- TASK BRIEF -
Reproduce exactly the lines below, from the first through the one containing "We’ve been actively listening to feedback", and nothing more.

[Opening RECORDS SUPPLIED section]

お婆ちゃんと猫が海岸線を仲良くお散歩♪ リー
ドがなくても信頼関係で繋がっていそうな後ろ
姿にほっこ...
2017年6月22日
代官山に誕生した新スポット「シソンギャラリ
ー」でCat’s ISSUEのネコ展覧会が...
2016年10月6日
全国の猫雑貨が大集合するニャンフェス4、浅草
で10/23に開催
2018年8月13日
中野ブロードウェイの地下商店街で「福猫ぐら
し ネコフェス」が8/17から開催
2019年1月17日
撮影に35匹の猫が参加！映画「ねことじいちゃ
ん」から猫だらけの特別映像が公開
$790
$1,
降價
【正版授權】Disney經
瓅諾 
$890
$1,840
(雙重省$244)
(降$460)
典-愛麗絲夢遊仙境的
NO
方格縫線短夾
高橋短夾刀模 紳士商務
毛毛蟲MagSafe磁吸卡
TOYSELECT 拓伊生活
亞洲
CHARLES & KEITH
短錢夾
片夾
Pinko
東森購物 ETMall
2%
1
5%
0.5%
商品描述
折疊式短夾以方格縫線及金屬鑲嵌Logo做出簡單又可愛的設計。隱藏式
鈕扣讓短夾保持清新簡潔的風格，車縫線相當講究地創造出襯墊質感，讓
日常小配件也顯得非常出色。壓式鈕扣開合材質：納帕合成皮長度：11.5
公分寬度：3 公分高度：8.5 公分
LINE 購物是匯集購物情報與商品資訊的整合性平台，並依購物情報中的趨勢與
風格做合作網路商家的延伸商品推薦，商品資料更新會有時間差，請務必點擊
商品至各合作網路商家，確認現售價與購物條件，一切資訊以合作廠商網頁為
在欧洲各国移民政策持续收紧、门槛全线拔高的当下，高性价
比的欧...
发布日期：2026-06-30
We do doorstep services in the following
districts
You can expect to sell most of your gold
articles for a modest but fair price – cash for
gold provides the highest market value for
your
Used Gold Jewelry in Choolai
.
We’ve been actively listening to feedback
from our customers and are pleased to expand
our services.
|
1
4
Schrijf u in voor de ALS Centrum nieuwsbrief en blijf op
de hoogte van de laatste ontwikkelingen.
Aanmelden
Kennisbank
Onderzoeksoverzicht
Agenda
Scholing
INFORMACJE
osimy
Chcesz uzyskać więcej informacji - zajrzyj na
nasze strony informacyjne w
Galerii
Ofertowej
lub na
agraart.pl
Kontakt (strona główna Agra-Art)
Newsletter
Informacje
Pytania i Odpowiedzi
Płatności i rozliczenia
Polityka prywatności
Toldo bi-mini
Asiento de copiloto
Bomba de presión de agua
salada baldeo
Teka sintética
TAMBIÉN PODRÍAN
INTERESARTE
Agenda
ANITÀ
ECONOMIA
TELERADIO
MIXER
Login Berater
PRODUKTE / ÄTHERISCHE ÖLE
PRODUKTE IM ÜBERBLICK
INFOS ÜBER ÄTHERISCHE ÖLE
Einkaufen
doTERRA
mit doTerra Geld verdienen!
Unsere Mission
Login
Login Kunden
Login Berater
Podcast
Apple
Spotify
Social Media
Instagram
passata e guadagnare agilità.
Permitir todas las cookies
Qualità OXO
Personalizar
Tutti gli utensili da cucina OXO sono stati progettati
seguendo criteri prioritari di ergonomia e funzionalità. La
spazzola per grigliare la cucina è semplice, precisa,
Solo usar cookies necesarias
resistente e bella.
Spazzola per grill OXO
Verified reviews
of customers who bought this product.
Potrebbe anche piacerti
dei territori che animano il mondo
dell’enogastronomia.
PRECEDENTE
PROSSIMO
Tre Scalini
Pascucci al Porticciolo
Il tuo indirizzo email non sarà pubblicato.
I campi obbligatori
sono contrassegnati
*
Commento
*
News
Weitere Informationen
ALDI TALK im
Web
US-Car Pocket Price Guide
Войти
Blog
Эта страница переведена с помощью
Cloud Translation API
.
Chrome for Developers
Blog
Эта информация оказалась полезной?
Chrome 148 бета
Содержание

[Closing RECORDS SUPPLIED section]

- FINAL ANSWER -
お婆ちゃんと猫が海岸線を仲良くお散歩♪ リー
ドがなくても信頼関係で繋がっていそうな後ろ
姿にほっこ...
2017年6月22日
代官山に誕生した新スポット「シソンギャラリ
ー」でCat’s ISSUEのネコ展覧会が...
2016年10月6日
全国の猫雑貨が大集合するニャンフェス4、浅草
で10/23に開催
2018年8月13日
中野ブロードウェイの地下商店街で「福猫ぐら
し ネコフェス」が8/17から開催
2019年1月17日
撮影に35匹の猫が参加！映画「ねことじいちゃ
ん」から猫だらけの特別映像が公開
$790
$1,
降價
【正版授權】Disney經
瓅諾 
$890
$1,840
(雙重省$244)
(降$460)
典-愛麗絲夢遊仙境的
NO
方格縫線短夾
高橋短夾刀模 紳士商務
毛毛蟲MagSafe磁吸卡
TOYSELECT 拓伊生活
亞洲
CHARLES & KEITH
短錢夾
片夾
Pinko
東森購物 ETMall
2%
1
5%
0.5%
商品描述
折疊式短夾以方格縫線及金屬鑲嵌Logo做出簡單又可愛的設計。隱藏式
鈕扣讓短夾保持清新簡潔的風格，車縫線相當講究地創造出襯墊質感，讓
日常小配件也顯得非常出色。壓式鈕扣開合材質：納帕合成皮長度：11.5
公分寬度：3 公分高度：8.5 公分
LINE 購物是匯集購物情報與商品資訊的整合性平台，並依購物情報中的趨勢與
風格做合作網路商家的延伸商品推薦，商品資料更新會有時間差，請務必點擊
商品至各合作網路商家，確認現售價與購物條件，一切資訊以合作廠商網頁為
在欧洲各国移民政策持续收紧、门槛全线拔高的当下，高性价
比的欧...
发布日期：2026-06-30
We do doorstep services in the following
districts
You can expect to sell most of your gold
articles for a modest but fair price – cash for
gold provides the highest market value for
your
Used Gold Jewelry in Choolai
.
We’ve been actively listening to feedback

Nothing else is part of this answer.